Annual Winter Conference

14th Annual Growing Minds Through Massachusetts Agriculture Conference for Educators


Saturday, March 7, 2015


Pathfinder Regional Vocational Technical High School, Palmer, MA


9:00 a.m. to 3:30 p.m.




Two-Page Winter Conference Flyer - PDF Version


Print and Fill in & fax or mail a Conference Registration Form - PDF Version

On-Line Registration:

Online Registration Form

Massachusetts Agriculture in the Classroom is sponsoring our 14th Statewide Winter Conference for teachers at The Pathfinder Regional Vocational Technical High School in Palmer, Massachusetts on Saturday, March 7, 2015 from 9 a.m. to 3:30 p.m. Titled "Growing Minds Through Massachusetts Agriculture," the conference offers offers educational and networking resources, activity ideas and framework connections that can facilitate and enhance pre-K through 12th grade classroom teachers alike and help bring agriculture to the classroom.

This year's conference will feature a choice of four concurrent workshops during each session throughout the day.
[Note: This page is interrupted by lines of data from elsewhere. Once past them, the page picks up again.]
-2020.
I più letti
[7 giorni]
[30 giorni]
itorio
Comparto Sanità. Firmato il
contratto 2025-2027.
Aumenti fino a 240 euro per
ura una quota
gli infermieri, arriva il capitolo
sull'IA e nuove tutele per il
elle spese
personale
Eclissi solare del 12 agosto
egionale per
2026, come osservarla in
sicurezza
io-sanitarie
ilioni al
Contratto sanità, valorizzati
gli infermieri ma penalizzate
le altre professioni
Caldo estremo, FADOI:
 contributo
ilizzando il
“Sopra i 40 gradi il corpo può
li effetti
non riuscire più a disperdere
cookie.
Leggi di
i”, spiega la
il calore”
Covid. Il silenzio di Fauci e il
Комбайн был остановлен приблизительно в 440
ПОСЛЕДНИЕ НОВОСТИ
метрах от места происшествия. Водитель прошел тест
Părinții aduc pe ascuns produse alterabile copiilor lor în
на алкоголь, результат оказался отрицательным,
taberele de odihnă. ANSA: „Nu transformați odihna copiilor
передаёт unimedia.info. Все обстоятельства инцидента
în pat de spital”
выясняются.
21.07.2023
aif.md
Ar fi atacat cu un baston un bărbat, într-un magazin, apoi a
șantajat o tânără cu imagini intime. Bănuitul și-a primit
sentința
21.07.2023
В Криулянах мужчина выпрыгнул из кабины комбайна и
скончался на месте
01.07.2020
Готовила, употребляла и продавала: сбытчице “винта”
Each workshop will be taught by a school teacher, farm educator or a teacher working together with a farmer. Workshops will offer specific background and activities for either elementary, middle or high school level. Topics will include: composting, school gardening, soils, nutrition, animals, fibers, connecting the farm to school, specific lessons ideas and more. Don't miss this day of discussion, interaction and opportunities for exploring new ideas for your Massachusetts classroom. The $50 fee includes all workshops, lunch, materials and 10 pdp's with a related classroom activity.

*Advanced Registration fee: for the full day, including lunch, is $50.
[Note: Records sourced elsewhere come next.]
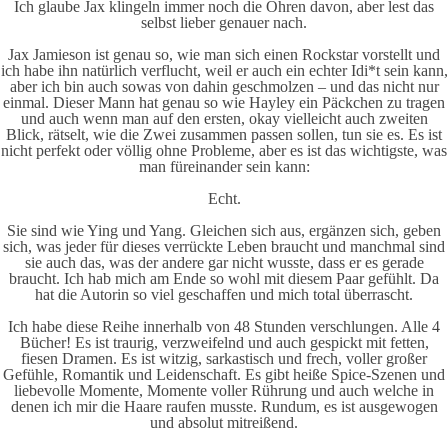
Ich glaube Jax klingeln immer noch die Ohren davon, aber lest das
selbst lieber genauer nach.
Jax Jamieson ist genau so, wie man sich einen Rockstar vorstellt und
ich habe ihn natürlich verflucht, weil er auch ein echter Idi*t sein kann,
aber ich bin auch sowas von dahin geschmolzen – und das nicht nur
einmal. Dieser Mann hat genau so wie Hayley ein Päckchen zu tragen
und auch wenn man auf den ersten, okay vielleicht auch zweiten
Blick, rätselt, wie die Zwei zusammen passen sollen, tun sie es. Es ist
nicht perfekt oder völlig ohne Probleme, aber es ist das wichtigste, was
man füreinander sein kann:
Echt.
Sie sind wie Ying und Yang. Gleichen sich aus, ergänzen sich, geben
sich, was jeder für dieses verrückte Leben braucht und manchmal sind
sie auch das, was der andere gar nicht wusste, dass er es gerade
braucht. Ich hab mich am Ende so wohl mit diesem Paar gefühlt. Da
hat die Autorin so viel geschaffen und mich total überrascht.
Ich habe diese Reihe innerhalb von 48 Stunden verschlungen. Alle 4
Bücher! Es ist traurig, verzweifelnd und auch gespickt mit fetten,
fiesen Dramen. Es ist witzig, sarkastisch und frech, voller großer
Gefühle, Romantik und Leidenschaft. Es gibt heiße Spice-Szenen und
liebevolle Momente, Momente voller Rührung und auch welche in
denen ich mir die Haare raufen musste. Rundum, es ist ausgewogen
und absolut mitreißend.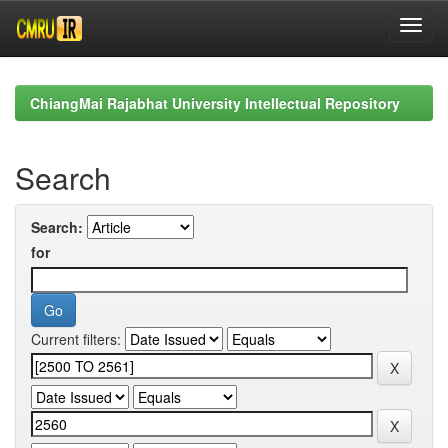
Skip
navigation
ChiangMai Rajabhat University Intellectual Repository
Search
Search:
for
Current filters: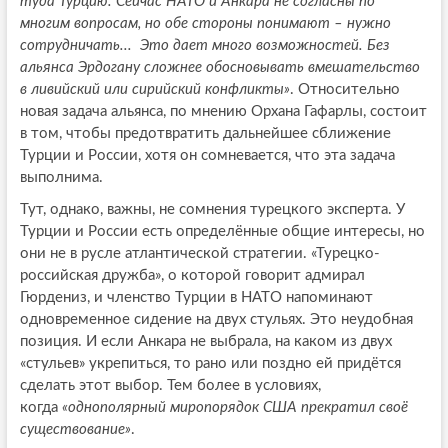
туда Турцию. Сейчас НАТО и Анкара не согласны по
многим вопросам, но обе стороны понимают – нужно
сотрудничать... Это дает много возможностей. Без
альянса Эрдогану сложнее обосновывать вмешательство
в ливийский или сирийский конфликты»
. Относительно
новая задача альянса, по мнению Орхана Гафарлы, состоит
в том, чтобы предотвратить дальнейшее сближение
Турции и России, хотя он сомневается, что эта задача
выполнима.
Тут, однако, важны, не сомнения турецкого эксперта. У
Турции и России есть определённые общие интересы, но
они не в русле атлантической стратегии. «Турецко-
российская дружба», о которой говорит адмирал
Гюрдениз, и членство Турции в НАТО напоминают
одновременное сидение на двух стульях. Это неудобная
позиция. И если Анкара не выбрала, на каком из двух
«стульев» укрепиться, то рано или поздно ей придётся
сделать этот выбор. Тем более в условиях,
когда
«однополярный миропорядок США прекратил своё
существование»
.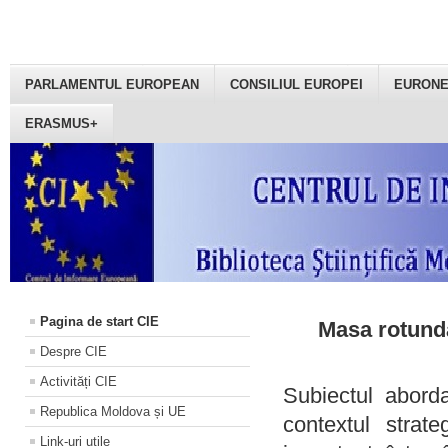
PARLAMENTUL EUROPEAN
CONSILIUL EUROPEI
EURON
ERASMUS+
Pagina de start CIE
Masa rotundă
Despre CIE
Activități CIE
Subiectul aborda
Republica Moldova și UE
contextul strat
Link-uri utile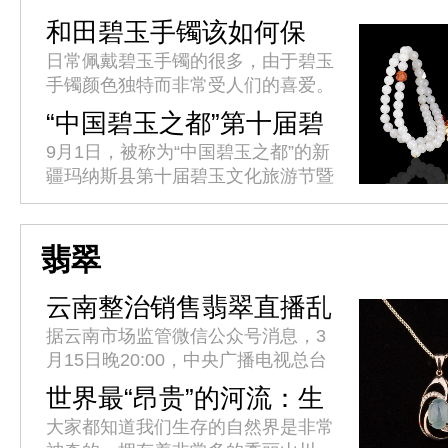
和田碧玉手镯该如何保
养?
日常佩戴碧玉手镯的很多，由于碧玉
手镯颜色独特而非常受人们的喜爱。
它精光内敛，一般呈菠菜绿，光下不
“中国碧玉之都”第十届碧
透。拿在手中盘摸一会，会感到有油
玉文化旅游节开幕
9月1日，被称为“中国碧玉之都”的新
的质感。该如何保养碧玉手镯呢?
疆玛纳斯县第十届碧玉文化旅游节暨
首届乡村文化旅游季开幕。据介绍，
本届碧玉文化旅游节由中国工艺美术
协会主办，新疆工艺美术协会协...
翡翠
云南整治销售翡翠直播乱
象
据云南市场监管微信公众号消息，3
月15日晚20:00，中央广播电视总台
315晚会曝光了云南省昆明呈贡区承
世界最“昂贵”的河流：生
泽字节(云南)科技有限公司在网络直
产全球95%的翡翠玉石
大家都知道我们生存的自然界是非常
播平台销售翡翠涉嫌假冒...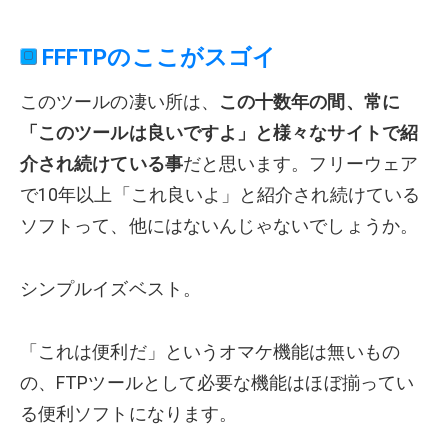
FFFTPのここがスゴイ
このツールの凄い所は、
この十数年の間、常に
「このツールは良いですよ」と様々なサイトで紹
介され続けている事
だと思います。フリーウェア
で10年以上「これ良いよ」と紹介され続けている
ソフトって、他にはないんじゃないでしょうか。
シンプルイズベスト。
「これは便利だ」というオマケ機能は無いもの
の、FTPツールとして必要な機能はほぼ揃ってい
る便利ソフトになります。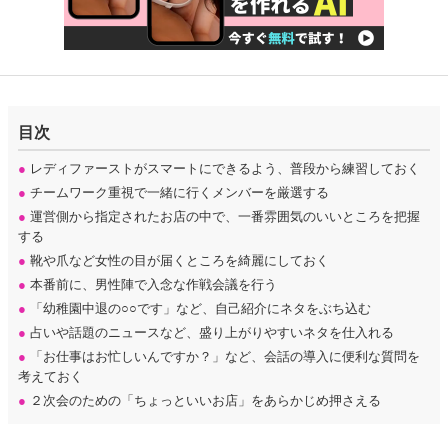
目次
●
レディファーストがスマートにできるよう、普段から練習しておく
●
チームワーク重視で一緒に行くメンバーを厳選する
●
運営側から指定されたお店の中で、一番雰囲気のいいところを把握
する
●
靴や爪など女性の目が届くところを綺麗にしておく
●
本番前に、男性陣で入念な作戦会議を行う
●
「幼稚園中退の○○です」など、自己紹介にネタをぶち込む
●
占いや話題のニュースなど、盛り上がりやすいネタを仕入れる
●
「お仕事はお忙しいんですか？」など、会話の導入に便利な質問を
考えておく
●
２次会のための「ちょっといいお店」をあらかじめ押さえる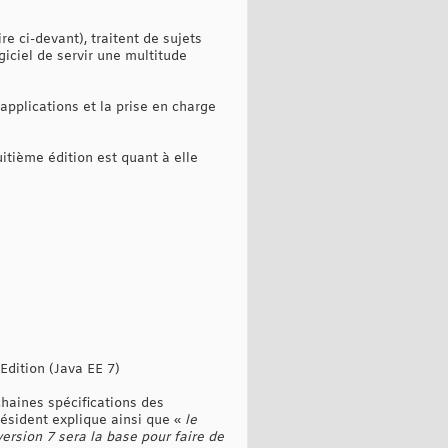
re ci-devant), traitent de sujets
giciel de servir une multitude
pplications et la prise en charge
itième édition est quant à elle
Edition (Java EE 7)
haines spécifications des
résident explique ainsi que «
le
version 7 sera la base pour faire de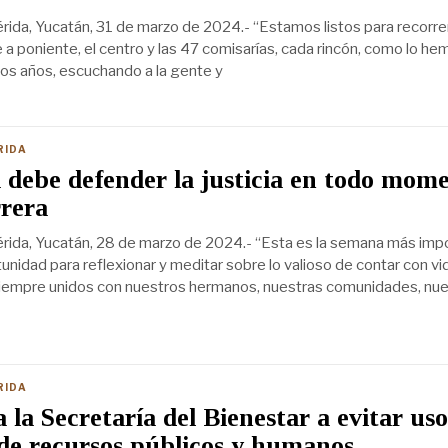
ida, Yucatán, 31 de marzo de 2024.- “Estamos listos para recorre
e a poniente, el centro y las 47 comisarías, cada rincón, como lo h
mos años, escuchando a la gente y
RIDA
a debe defender la justicia en todo mom
rera
rida, Yucatán, 28 de marzo de 2024.- “Esta es la semana más imp
unidad para reflexionar y meditar sobre lo valioso de contar con vi
siempre unidos con nuestros hermanos, nuestras comunidades, nu
RIDA
 la Secretaría del Bienestar a evitar uso
 de recursos públicos y humanos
*Registration on the day of the Conference: $55 (Subject to space availability.)

*Exhibitor fee: $50. (An 8 by 10 foot table will be supplied; exhibitors should be set up no later than 8:30 a.m.)
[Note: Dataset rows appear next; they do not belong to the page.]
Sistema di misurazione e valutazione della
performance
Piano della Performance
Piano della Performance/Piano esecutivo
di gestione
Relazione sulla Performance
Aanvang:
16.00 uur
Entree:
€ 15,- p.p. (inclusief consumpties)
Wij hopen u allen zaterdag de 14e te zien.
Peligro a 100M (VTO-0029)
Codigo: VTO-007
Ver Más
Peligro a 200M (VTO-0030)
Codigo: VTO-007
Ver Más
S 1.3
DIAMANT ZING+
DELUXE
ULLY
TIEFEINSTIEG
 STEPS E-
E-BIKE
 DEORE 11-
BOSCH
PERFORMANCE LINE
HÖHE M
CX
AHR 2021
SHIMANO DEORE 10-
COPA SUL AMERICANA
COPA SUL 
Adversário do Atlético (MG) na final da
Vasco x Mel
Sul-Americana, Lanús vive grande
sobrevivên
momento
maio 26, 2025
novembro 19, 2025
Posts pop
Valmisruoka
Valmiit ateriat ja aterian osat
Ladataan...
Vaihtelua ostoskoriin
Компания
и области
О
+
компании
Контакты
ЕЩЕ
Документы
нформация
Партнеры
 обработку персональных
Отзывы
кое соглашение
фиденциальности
*Professional Development Points: 10 PDPs are available for Massachusetts teacher who attend the full day conference, carry out a related classroom activity, and send in a brief report of their experience. We can also provide a certificate of participation for pre-school educators and teachers from other states. For More Information: call Debi Hogan at 508-336-4426 with your questions.

Click here for html Directions or printable pdf of directions


A limited number of conference Scholarships are available to educators from Massachusetts and Connecticut. These Scholarships are open to teachers from urban areas, those who are new to teaching and farm-based educators. The scholarships have been provided thanks to a grant from Northeast Farm Credit AgEnhancement. Click here for Scholarship Application form.

Conference Sponsors:

We thank the Massachusetts Department of Agricultural Resources for funding four workshops and the Massachusetts Dairy Promotion Board for funding one dairy workshops. We also thank the Pathfinder Regional Technical Vocational High School for making this conference possible!


Conference Schedule: Workshops & Demonstrations

CLICK TO VIEW PDF: Full conference brochure with workshops and registration form

8:00 a.m.:

Registration, coffee, tea and breakfast snack and exhibits

8:30 - 9:00 a.m.:

Introductions & Welcome Presentation

9:00 - 10:10 a.m.:

Workshop Session 1 (Concurrent sessions, choose one of seven workshops)

10:20 to 11:30 a.m.:

Workshop Session 2 (Concurrent sessions, choose one of six workshops)

11:30 a.m. to 12:50 p.m.:

Lunch, Awards and Speaker, followed by the opportunity to interact and visit exhibits.

Presentation of The 2015 AgriScience Excellence Award

12:50 to 2:00 p.m.:

Workshop Session Three (Concurrent sessions, choose one of seven workshops)

2:10 to 3:20 p.m.:

Workshop Session Four (Concurrent sessions, choose one of six workshops)

3:20 p.m.:

Evaluation and Wrap Up and Distribution of MAC Educational Materials.

Schedule of Workshops

Workshop Session 1: 9:00 to 10:10: (Choose 1 of 7 workshops)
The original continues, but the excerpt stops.